The contraceptive coil (also known as an intrauterine contraceptive device or IUD) is a T-shaped plastic or copper device inserted into a woman's womb.
The analysis included figures from 16 observational studies involving more than 12,000 women worldwide. These devices might be extremely effective in reducing the risk of developing cervical cancer, as those women who use them have a risk about a third lower than those who opt for other methods.
"We were really surprised by the extent of the reduction of the risk", stresses Victoria Cortessis, assistant professor of clinical preventive health care at the university of Southern California and one of the main co-authors. Adding, "The possibility that a woman could experience some help with cancer control at the same time she is making contraception decisions could potentially be very, very impact". The data included almost 5,000 women who developed cervical cancer and just over 7,500 women who did not.

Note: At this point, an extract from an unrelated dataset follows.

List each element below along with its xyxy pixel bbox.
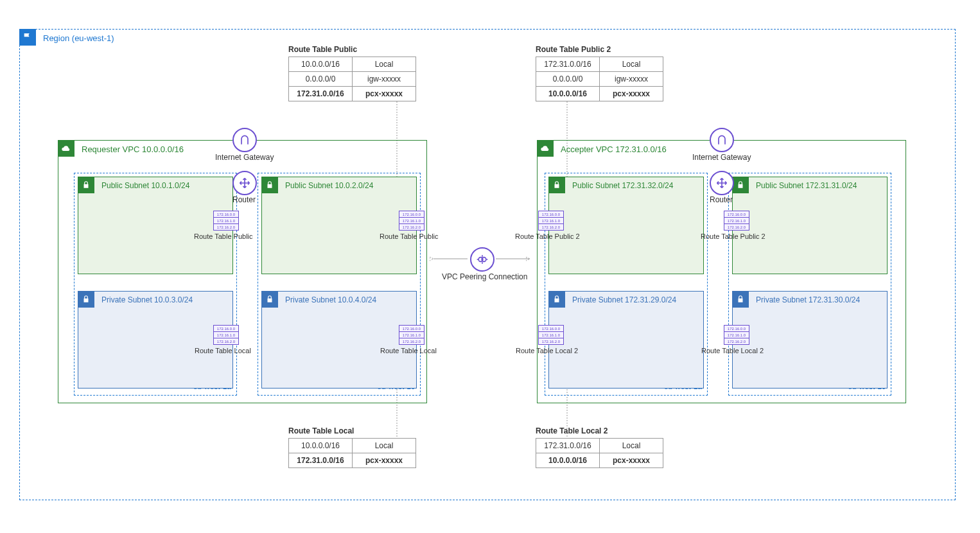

Back then, IUDs were not recommended for use in women with two major risk factors for cervical cancer - multiple sexual partners and a history of sexually transmitted infections, Lichtenfeld explained.
By 2035, those numbers are expected to rise to more than 756,000 infections and 416,000 deaths, the United Nations health agency warns.
Researchers think IUDs might promote an immune response that kills off human papillomavirus (HPV), the virus that causes virtually all cases of cervical cancer.
"One important conclusion that can be drawn from this study is that there is no associated increased risk of cervical cancer with IUD use", Sawaya said by email.
She said that even if the benefit is small, she believes it would be worthwhile for women to consider using an IUD. When an IUD is inserted, it triggers an immune response in the body that could "kick out" an HPV infection, she said. They can protect themselves against getting pregnant, while warding off the cervical cancer risk.
Not quite yet, but it could be on the horizon.
Understanding the mechanism of action behind the protective effect of IUDs is the next step, Cortessis said. Another possibility is that when an IUD is removed, some cervical cells that contain HPV infection or precancerous changes may be scraped off. What they assume is the fact that the device can trigger an immune response which acts against a possible HPV infection. There could have been other reasons for the results that were specific to the individual countries where the studies were carried out - a mix of developed nations, such as Spain, and developing nations, such as Kenya. These faculty direct the education of approximately 800 medical students and 1,000 students pursuing graduate and postgraduate degrees. But the one by the Keck School of Medicine of USC has definitely been eye-opening and will likely lead to more and more research, which is a big win for women's health.